Zimbabwe’s mining sector has no shortage of ESG commitments on paper. Companies speak glowingly of sustainability, stakeholder inclusion, environmental stewardship, and community empowerment. Yet, when the public ESG reports land, they often feel like documents prepared to satisfy investor expectations, not to reflect lived community experiences.

Chiremba explains that what’s missing is not just the reporting, it’s the actual process behind it.

“Many companies avoid the genuine processes and go straight to the report, just for compliance purposes,” he noted.

It’s not that ESG reporting itself is flawed. In fact, frameworks like the Global Reporting Initiative (GRI), one of the most widely accepted sustainability reporting models, provide a thorough, internationally respected blueprint. The real issue is that Zimbabwean mining companies, particularly those operating in the small-scale mining to mid-tier space, often sidestep the rigorous foundational work required to make ESG meaningful.

The Real ESG Process — What Companies Are Skipping

Chiremba laid out what proper ESG integration actually looks like, highlighting that true sustainability is not a paragraph in an annual report, it’s a living, evolving system.

The process begins at the top. “Development of governance systems is the first step,” Chiremba explained. “You need buy-in from leadership from the boardroom to shaft.”

From there, a mining company must:

  • Develop an ESG strategy and goals after wide consultations with stakeholders not just investors, but host communities, regulators, employees, and civil society.

  • Conduct a materiality assessment to understand what issues matter most to each stakeholder group.

  • Undertake due diligence and comprehensive risk assessment, then craft a risk management plan that includes the community.

  • Identify value creation opportunities — turning CSR into more than a donation, but a means of sustainable economic empowerment.

  • Implement actual CSR or community development projects that go beyond window dressing.

  • Adopt a reporting framework that speaks to all material topics, not just what looks good to financiers.

  • Most importantly, continuously assess and review ESG systems, especially the relevance of material topics in collaboration with communities.

It’s a cycle of listening, acting, evaluating, and improving.

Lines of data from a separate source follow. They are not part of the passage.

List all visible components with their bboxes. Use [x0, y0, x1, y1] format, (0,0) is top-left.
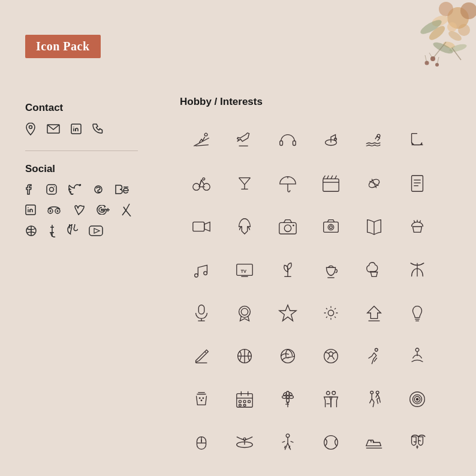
clapperboard-icon: [309, 162, 353, 205]
title-text: Icon Pack: [36, 40, 90, 53]
contact-icons: [25, 122, 138, 137]
svg-rect-121: [243, 405, 246, 406]
svg-rect-120: [239, 405, 242, 406]
svg-rect-76: [324, 222, 339, 232]
svg-point-53: [335, 138, 337, 140]
svg-rect-51: [293, 141, 296, 146]
svg-point-134: [376, 391, 379, 394]
svg-point-3: [458, 24, 470, 36]
svg-point-48: [204, 133, 207, 136]
linkedin-icon: [71, 123, 82, 136]
svg-line-47: [196, 145, 209, 146]
social-title: Social: [25, 163, 138, 175]
hiking-icon: [266, 421, 309, 464]
document-icon: [396, 162, 439, 205]
svg-point-78: [330, 226, 333, 229]
left-panel: Contact: [0, 90, 162, 476]
hobby-icons-grid: TV: [180, 119, 464, 464]
instagram-icon: [46, 183, 58, 197]
svg-point-84: [204, 272, 207, 275]
svg-point-130: [326, 391, 330, 395]
sneaker-icon: [353, 421, 396, 464]
book-icon: [353, 205, 396, 248]
svg-rect-71: [193, 222, 204, 231]
svg-point-131: [332, 391, 336, 395]
teapot-icon: [309, 248, 353, 291]
social-row-2: [25, 203, 138, 218]
svg-point-108: [375, 348, 378, 351]
skiing-icon: [180, 119, 223, 162]
floral-decoration: [380, 0, 476, 96]
svg-point-146: [243, 438, 246, 440]
svg-point-111: [202, 397, 204, 399]
pinterest-icon: [67, 224, 78, 239]
ice-skate-icon: [396, 119, 439, 162]
plants-icon: [266, 248, 309, 291]
linkedin2-icon: [25, 204, 36, 217]
svg-point-58: [203, 178, 205, 180]
email-icon: [47, 124, 60, 135]
svg-point-36: [50, 210, 52, 212]
svg-point-56: [193, 183, 200, 190]
trees-icon: [353, 291, 396, 335]
svg-line-102: [205, 351, 206, 353]
svg-marker-97: [279, 305, 296, 321]
running-icon: [353, 335, 396, 378]
cycling-icon: [180, 162, 223, 205]
svg-point-112: [201, 399, 203, 401]
social-row-3: [25, 224, 138, 239]
svg-rect-92: [198, 305, 204, 314]
chef-hat-icon: [353, 248, 396, 291]
bowling-icon: [180, 378, 223, 421]
svg-text:TV: TV: [240, 269, 246, 274]
svg-point-98: [328, 310, 333, 315]
calendar-icon: [223, 378, 266, 421]
vimeo-icon: [72, 204, 85, 217]
svg-point-109: [415, 348, 419, 352]
settings-icon: [309, 291, 353, 335]
svg-point-95: [239, 306, 251, 318]
family-icon: [309, 378, 353, 421]
svg-point-28: [54, 186, 55, 188]
svg-line-66: [372, 179, 376, 188]
title-badge: Icon Pack: [25, 35, 101, 58]
camera1-icon: [266, 205, 309, 248]
svg-point-110: [199, 397, 201, 399]
landmark-icon: [396, 248, 439, 291]
dribbble-icon: [25, 225, 37, 239]
svg-point-77: [328, 224, 333, 230]
basketball-icon: [223, 335, 266, 378]
svg-rect-62: [323, 179, 339, 191]
svg-point-147: [286, 434, 290, 438]
svg-point-20: [29, 126, 32, 129]
vinyl-icon: [396, 378, 439, 421]
cocktail-icon: [223, 162, 266, 205]
contact-title: Contact: [25, 102, 138, 114]
twitter-icon: [68, 184, 82, 197]
svg-point-32: [28, 207, 29, 209]
skype-icon: [92, 183, 104, 197]
tripadvisor-icon: [47, 206, 61, 216]
svg-marker-107: [329, 351, 333, 356]
music-note-icon: [180, 248, 223, 291]
umbrella-icon: [266, 162, 309, 205]
svg-point-1: [439, 2, 453, 16]
meditation-icon: [396, 335, 439, 378]
award-icon: [223, 291, 266, 335]
flower-icon: [266, 378, 309, 421]
main-content: Contact: [0, 90, 476, 476]
svg-line-145: [249, 437, 253, 439]
swimming-icon: [353, 119, 396, 162]
svg-rect-67: [412, 176, 423, 191]
edit-icon: [180, 335, 223, 378]
divider-1: [25, 150, 138, 151]
svg-rect-26: [47, 185, 56, 194]
volleyball-icon: [266, 335, 309, 378]
google-plus-icon: [96, 205, 110, 216]
svg-rect-118: [243, 400, 246, 403]
svg-rect-117: [239, 400, 242, 403]
star-icon: [266, 291, 309, 335]
dancing-icon: [353, 378, 396, 421]
tumblr-icon: [48, 224, 56, 239]
camera2-icon: [309, 205, 353, 248]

That is what’s missing in most ESG efforts in Zimbabwe.

The Cost of Cosmetic ESG

When ESG is done only for compliance, communities suffer. Promises are made but not kept. Projects are launched but abandoned. And worse, host communities lose trust not just in mining companies, but in the entire governance ecosystem that is supposed to regulate them.

A mine may claim to be climate-sensitive, yet dump effluent into rivers. It may claim stakeholder engagement, yet leave local voices out of planning processes. These contradictions breed resentment and eventually, resistance.

Mining firms that skip foundational ESG processes also end up missing out on long-term value: fewer partnerships, lower investor confidence, and growing regulatory risks. In a world increasingly attuned to ESG scoring, half-measures are fast becoming liabilities.

What Zimbabwe’s Mining Sector Must Do

Chiremba’s recommendation is clear: shift from cosmetic compliance to process-driven sustainability.

Zimbabwean mining companies must treat ESG not as a hurdle to jump over but as a tool to transform how they operate. ESG should no longer be the responsibility of a lone officer tucked in some corner of the office. It should be embedded in operations, finance, human resources, health and safety, procurement, and most importantly, community relations.

Local communities should no longer be passive recipients of corporate social responsibility. They must become co-creators of sustainability strategies. They should be trained, resourced, and empowered to monitor air, water, and land use — and to hold companies accountable in real time.

If mining is to remain viable in Zimbabwe, ESG must stop being a buzzword and start being a culture.